→ Task to carry out: Could you write out every record below exactly, leaving the pictures out?

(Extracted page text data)
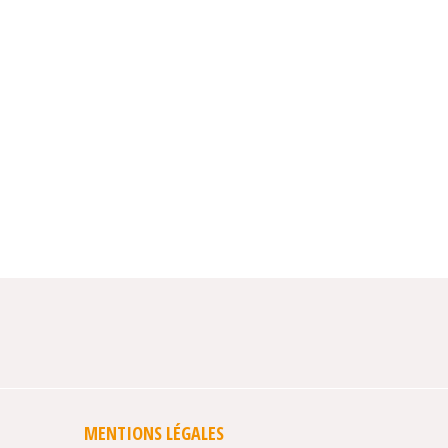
MENTIONS LÉGALES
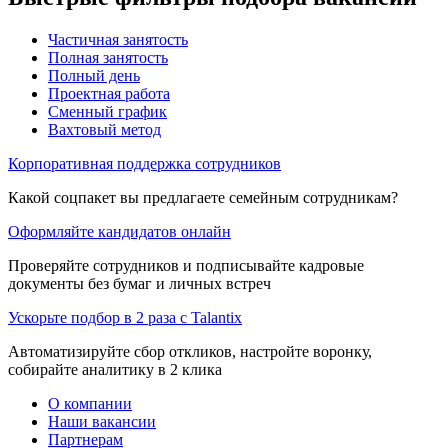
Частичная занятость
Полная занятость
Полный день
Проектная работа
Сменный график
Вахтовый метод
Корпоративная поддержка сотрудников
Какой соцпакет вы предлагаете семейным сотрудникам?
Оформляйте кандидатов онлайн
Проверяйте сотрудников и подписывайте кадровые
документы без бумаг и личных встреч
Ускорьте подбор в 2 раза с Talantix
Автоматизируйте сбор откликов, настройте воронку,
собирайте аналитику в 2 клика
О компании
Наши вакансии
Партнерам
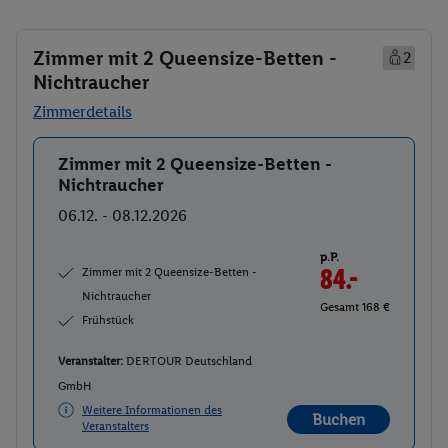
Zimmer mit 2 Queensize-Betten -
2
Nichtraucher
Zimmerdetails
Zimmer mit 2 Queensize-Betten -
Buchen
Nichtraucher
06.12. - 08.12.2026
p.P.
Zimmer mit 2 Queensize-Betten -
84.-
Nichtraucher
Gesamt 168 €
Frühstück
Veranstalter:
DERTOUR Deutschland
GmbH
Weitere Informationen des
Buchen
Veranstalters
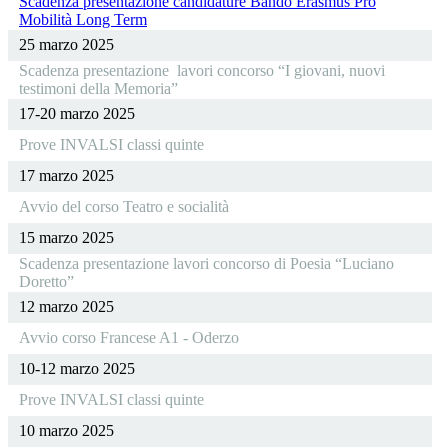
Scadenza presentazione candidature Bando Erasmus Pro
Mobilità Long Term
25 marzo 2025
Scadenza presentazione lavori concorso “I giovani, nuovi
testimoni della Memoria”
17-20 marzo 2025
Prove INVALSI classi quinte
17 marzo 2025
Avvio del corso Teatro e socialità
15 marzo 2025
Scadenza presentazione lavori concorso di Poesia “Luciano
Doretto”
12 marzo 2025
Avvio corso Francese A1 - Oderzo
10-12 marzo 2025
Prove INVALSI classi quinte
10 marzo 2025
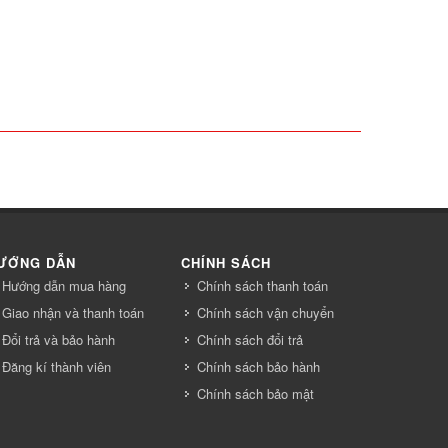
ƯỚNG DẪN
CHÍNH SÁCH
Hướng dẫn mua hàng
Chính sách thanh toán
Giao nhận và thanh toán
Chính sách vận chuyển
Đổi trả và bảo hành
Chính sách đổi trả
Đăng kí thành viên
Chính sách bảo hành
Chính sách bảo mật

→ Result:
MENTIONS LÉGALES
Частичная занятость
Полная занятость
Полный день
Проектная работа
Сменный график
Вахтовый метод
Корпоративная поддержка сотрудников
Какой соцпакет вы предлагаете семейным сотрудникам?
Оформляйте кандидатов онлайн
Проверяйте сотрудников и подписывайте кадровые
документы без бумаг и личных встреч
Ускорьте подбор в 2 раза с Talantix
Автоматизируйте сбор откликов, настройте воронку,
собирайте аналитику в 2 клика
О компании
Наши вакансии
Партнерам
Zimmer mit 2 Queensize-Betten -
2
Nichtraucher
Zimmerdetails
Zimmer mit 2 Queensize-Betten -
Buchen
Nichtraucher
06.12. - 08.12.2026
p.P.
Zimmer mit 2 Queensize-Betten -
84.-
Nichtraucher
Gesamt 168 €
Frühstück
Veranstalter:
DERTOUR Deutschland
GmbH
Weitere Informationen des
Buchen
Veranstalters
Scadenza presentazione candidature Bando Erasmus Pro
Mobilità Long Term
25 marzo 2025
Scadenza presentazione lavori concorso “I giovani, nuovi
testimoni della Memoria”
17-20 marzo 2025
Prove INVALSI classi quinte
17 marzo 2025
Avvio del corso Teatro e socialità
15 marzo 2025
Scadenza presentazione lavori concorso di Poesia “Luciano
Doretto”
12 marzo 2025
Avvio corso Francese A1 - Oderzo
10-12 marzo 2025
Prove INVALSI classi quinte
10 marzo 2025
ƯỚNG DẪN
CHÍNH SÁCH
Hướng dẫn mua hàng
Chính sách thanh toán
Giao nhận và thanh toán
Chính sách vận chuyển
Đổi trả và bảo hành
Chính sách đổi trả
Đăng kí thành viên
Chính sách bảo hành
Chính sách bảo mật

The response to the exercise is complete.